Modernity was critically important to the formation and evolution of landscape architecture, yet its histories in the discipline are still being written. This book looks closely at the work and influences of some of the least studied figures of the era: established and less well-known female landscape architects who pursued modernist ideals in their designs. The women discussed in this volume belong to the pioneering first two generations of professional landscape architects and were outstanding in the field. They not only developed notable practices but some also became leaders in landscape architectural education as the first professors in the discipline, or prolific lecturers and authors. As early professionals who navigated the world of a male-dominated intellectual and menial work force they were exponents of modernity. In addition, many personalities discussed in this volume were either figures of transition between tradition and modernism (like Silvia Crowe, Maria Teresa Parpagliolo), or they fully embraced and furthered the modernist agenda (like Rosa Kliass, Cornelia Oberlander). The chapters offer new perspectives and contribute to the development of a more balanced and integrated landscape architectural historiography of the twentieth century. Contributions come from practitioners and academics who discuss women based in USA, Canada, Brazil, New Zealand, South Africa, the former USSR, Sweden, Britain, Germany, Austria, France and Italy.
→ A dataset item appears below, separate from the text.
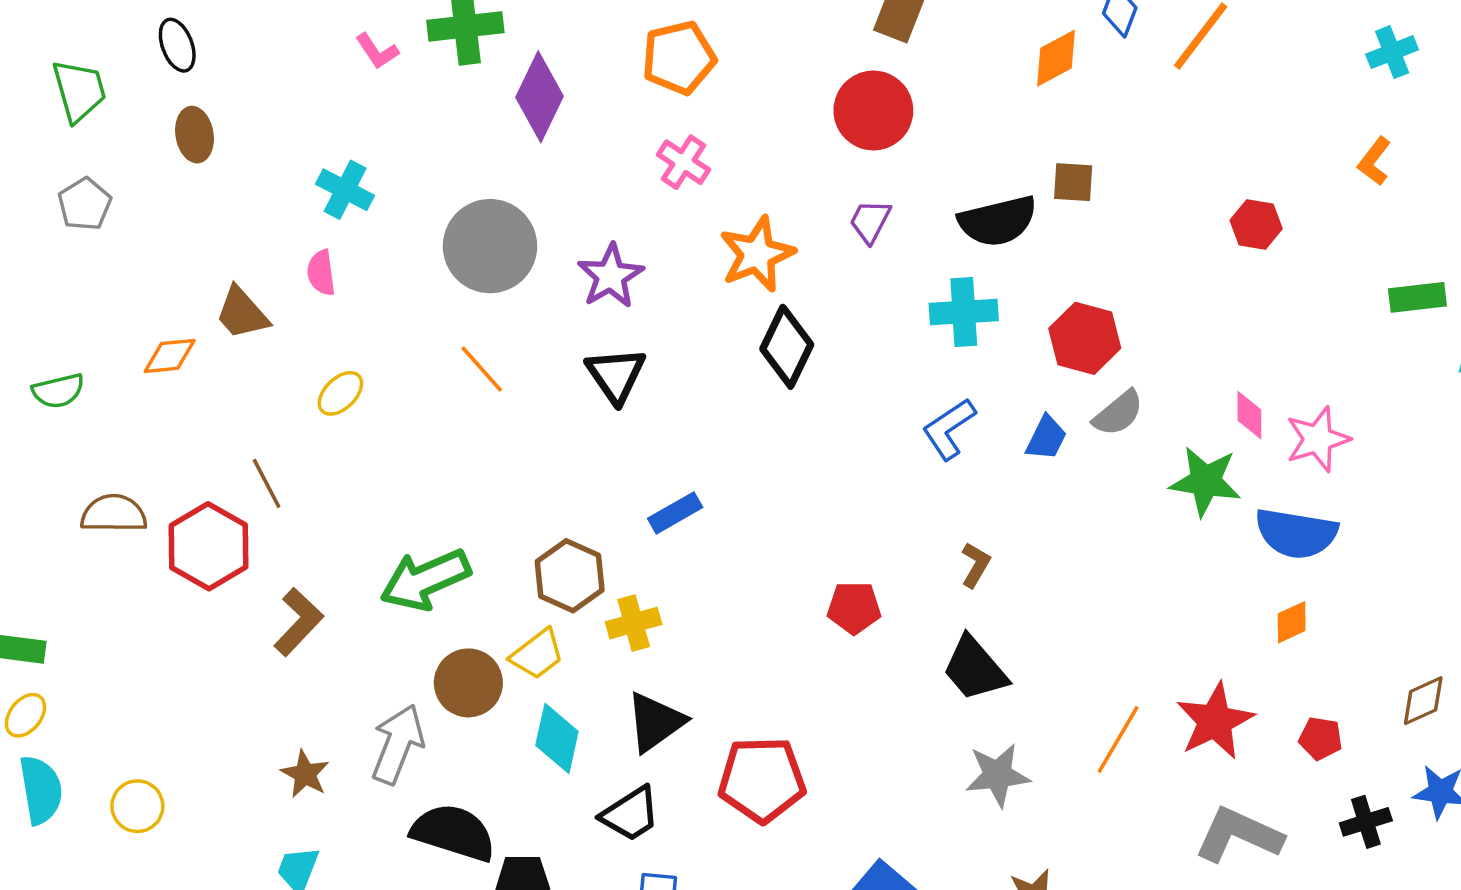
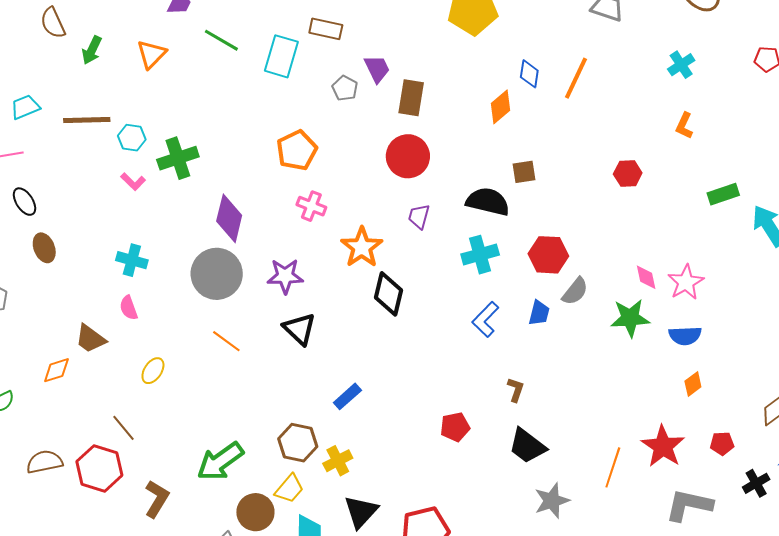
purple diamond: (540, 97) -> (229, 218), moved
black semicircle: (998, 221) -> (488, 202), turned -141
purple star: (611, 276) -> (285, 276), turned -30
blue semicircle: (1296, 533) -> (685, 336), size x0.7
Ideal reading for those studying landscape history, women’s studies and cultural geography.

The Infinite Future

Author : Tim Wirkus
Publisher : Penguin
Page : 400 pages
File Size : 53,9 Mb
Release : 2018-01-16
Category : Fiction
ISBN : 9780735224339

Get Book

The Infinite Future by Tim Wirkus Pdf

An exhilarating, original novel, set in Brazil, Idaho, and outer space, about an obsessive librarian, a down-at-heel author, and a disgraced historian who go on the hunt for a mystical, life-changing book--and find it. The Infinite Future is a mindbending novel that melds two page-turning tales in one. In the first, we meet three broken people, joined by an obsession with a forgotten Brazilian science-fiction author named Salgado-MacKenzie. There's Danny, a writer who's been scammed by a shady literary award committee; Sergio, journalist turned sub-librarian in São Paulo; and Harriet, an excommunicated Mormon historian in Salt Lake City, who years ago corresponded with the reclusive Brazilian writer. The motley trio sets off to discover his identity, and whether his fabled masterpiece--never published--actually exists. Did his inquiries into the true nature of the universe yield something so enormous that his mind was blown for good? In the second half, Wirkus gives us the lost masterpiece itself--the actual text of The Infinite Future, Salgado-MacKenzie's wonderfully weird magnum opus. The two stories merge in surprising and profound ways. Part science-fiction, part academic satire, and part book-lover's quest, this wholly original novel captures the heady way that stories inform and mirror our lives.